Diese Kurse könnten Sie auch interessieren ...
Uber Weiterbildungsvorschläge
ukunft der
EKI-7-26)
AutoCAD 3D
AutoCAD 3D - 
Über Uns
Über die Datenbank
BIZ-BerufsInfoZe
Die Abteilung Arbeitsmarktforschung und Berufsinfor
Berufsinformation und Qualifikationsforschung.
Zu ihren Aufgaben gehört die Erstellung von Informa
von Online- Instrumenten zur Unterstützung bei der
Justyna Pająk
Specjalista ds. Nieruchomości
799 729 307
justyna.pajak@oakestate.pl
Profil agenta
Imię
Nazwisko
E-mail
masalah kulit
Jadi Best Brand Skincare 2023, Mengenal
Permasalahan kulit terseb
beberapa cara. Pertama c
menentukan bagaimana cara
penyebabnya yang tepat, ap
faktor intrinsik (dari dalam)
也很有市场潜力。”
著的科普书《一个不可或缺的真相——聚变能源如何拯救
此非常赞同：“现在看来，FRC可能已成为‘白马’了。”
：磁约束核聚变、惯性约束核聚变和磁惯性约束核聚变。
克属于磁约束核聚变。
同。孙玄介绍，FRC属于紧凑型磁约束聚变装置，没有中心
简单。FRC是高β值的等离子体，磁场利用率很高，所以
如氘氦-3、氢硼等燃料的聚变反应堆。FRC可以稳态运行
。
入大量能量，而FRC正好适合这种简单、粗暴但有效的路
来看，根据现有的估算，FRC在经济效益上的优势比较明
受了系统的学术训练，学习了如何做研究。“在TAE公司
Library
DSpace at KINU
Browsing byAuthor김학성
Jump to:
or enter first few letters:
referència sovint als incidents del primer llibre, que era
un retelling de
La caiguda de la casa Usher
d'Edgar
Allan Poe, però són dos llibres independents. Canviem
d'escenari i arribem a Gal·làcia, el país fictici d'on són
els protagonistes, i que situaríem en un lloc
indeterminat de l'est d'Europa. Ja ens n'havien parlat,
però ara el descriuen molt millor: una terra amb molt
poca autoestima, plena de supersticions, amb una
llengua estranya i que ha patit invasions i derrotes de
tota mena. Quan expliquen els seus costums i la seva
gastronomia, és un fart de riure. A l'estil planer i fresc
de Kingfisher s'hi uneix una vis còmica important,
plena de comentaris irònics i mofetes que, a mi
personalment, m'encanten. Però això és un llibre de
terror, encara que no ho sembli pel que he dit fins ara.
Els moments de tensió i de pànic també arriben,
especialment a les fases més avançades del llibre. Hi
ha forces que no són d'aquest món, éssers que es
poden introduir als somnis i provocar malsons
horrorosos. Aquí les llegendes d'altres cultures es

-------------------------

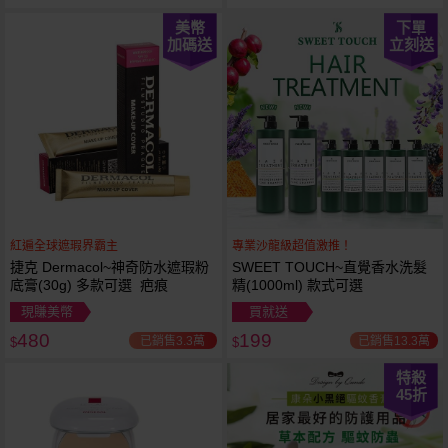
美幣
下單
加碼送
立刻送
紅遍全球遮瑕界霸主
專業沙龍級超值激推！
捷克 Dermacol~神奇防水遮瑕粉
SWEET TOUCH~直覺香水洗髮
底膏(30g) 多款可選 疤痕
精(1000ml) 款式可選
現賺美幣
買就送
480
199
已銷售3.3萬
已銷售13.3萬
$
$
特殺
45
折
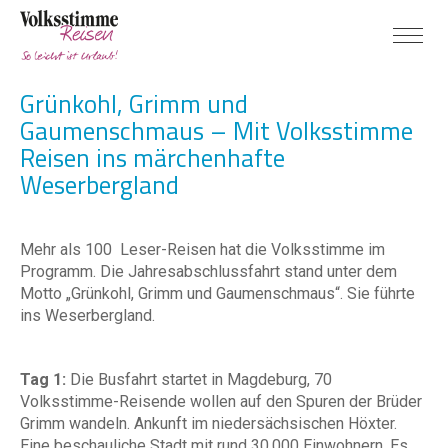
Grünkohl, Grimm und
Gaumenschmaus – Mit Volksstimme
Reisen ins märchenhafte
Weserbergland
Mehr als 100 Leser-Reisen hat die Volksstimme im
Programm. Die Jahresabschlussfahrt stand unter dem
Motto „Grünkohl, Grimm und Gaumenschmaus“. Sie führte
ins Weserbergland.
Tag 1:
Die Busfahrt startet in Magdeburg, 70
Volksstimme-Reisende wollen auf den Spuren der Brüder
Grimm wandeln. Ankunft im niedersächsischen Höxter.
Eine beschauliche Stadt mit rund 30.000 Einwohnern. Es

-------------------------

● **WHAT THE TASK REQUIRES**
Only the lines above from the one with "poca autoestima, plena" through the one with "plena de comentaris" should be duplicated, character for character.

● **YOUR SOLUTION**
poca autoestima, plena de supersticions, amb una
llengua estranya i que ha patit invasions i derrotes de
tota mena. Quan expliquen els seus costums i la seva
gastronomia, és un fart de riure. A l'estil planer i fresc
de Kingfisher s'hi uneix una vis còmica important,
plena de comentaris irònics i mofetes que, a mi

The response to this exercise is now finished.